Batch Materialization Engine: The Batch Materialization Engine component launches a process which loads data into the online store from the offline store. By default, Feast uses a local in-process engine implementation to materialize data. However, additional infrastructure can be used for a more scalable materialization process.
Online Store: The online store is a database that stores only the latest feature values for each entity. The online store is either populated through materialization jobs or through stream ingestion.

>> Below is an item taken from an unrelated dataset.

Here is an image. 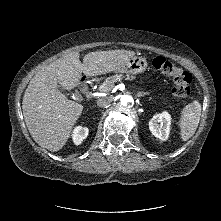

Offline Store: The offline store persists batch data that has been ingested into Feast. This data is used for producing training datasets. For feature retrieval and materialization, Feast does not manage the offline store directly, but runs queries against it. However, offline stores can be configured to support writes if Feast configures logging functionality of served features.
Authorization Manager: The authorization manager detects authentication tokens from client requests to Feast servers and uses this information to enforce permission policies on the requested services.